We use a google calendar it's magic, seriously, try it or go all Apple iCloud calendars.


----------



## TNTRenovate (Aug 19, 2010)

Second google calendar.


----------



## Jaws (Dec 20, 2010)

I use Project. A copy is in my Dropbox on my phone and tablet, and I put reminders on Google calendar. Check my schedule every Monday and put the appointments and events on Google. 

I actually schedule further out, but things change on the schedule every week. Everything but the completion date. Thats why I like Project, if you use the predecessors correctly it moves every task accordingly when I update the schedule every week.


----------



## Sai (Apr 3, 2014)

Whiteycm said:


> Hi - I'm new to these forums and wanted to inquire about an efficient easy to use scheduling software that integrates on smartphones and on desktop workstations.
> 
> I am a sub contractor and work in Gypcrete & Lightweight concrete. All our scheduling has traditionally been done via Outlook. With many computer/server problems that can arise, I wanted to branch out and see if there was any decent software that we could use separate from Outlook that we could use.
> 
> ...


Hello,

I’ve actually been wondering about the time scheduling part for my employees. There are many scheduling solutions out there but, there is only one that I am personally aware of that is Replicon's rostering software. 

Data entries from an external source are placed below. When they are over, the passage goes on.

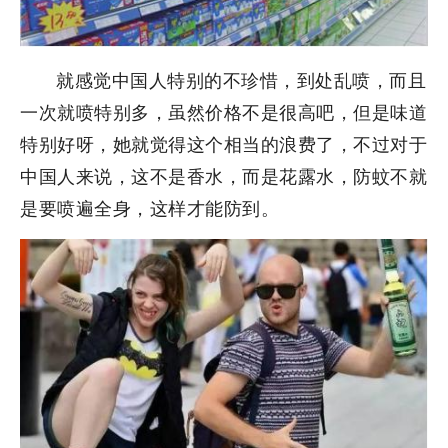
就感觉中国人特别的不珍惜，到处乱喷，而且
一次就喷特别多，虽然价格不是很高吧，但是味道
特别好呀，她就觉得这个相当的浪费了，不过对于
中国人来说，这不是香水，而是花露水，防蚊不就
是要喷遍全身，这样才能防到。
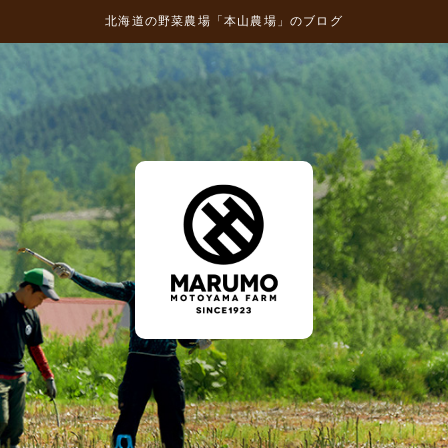
北海道の野菜農場「本山農場」のブログ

This employee scheduling solution works for everyone and able to use more easily. This cloud-based application is available in iphone and all smartphones. Get in the app and see just how easy it is to get things set up. Here's the link ( http://goo.gl/dNSI7V ) for your reference.

Hope it helps!


----------



## walkerau (Apr 3, 2014)

We use ShiftNote for staff scheduling and also for communication. The logbook is better than email because you don't have hundreds of email to read every day and to search through, there's just one report you get each day. I know what's going on when I'm not even in the office. It works on any computer and also on mobile devices. It's also relatively inexpensive.


----------



## r3dko (Apr 16, 2013)

I've been using GeoOp to dispatch my guys. I like being able to see where they are, and the ability to generate close outs while they are still on-site is a big selling point.


----------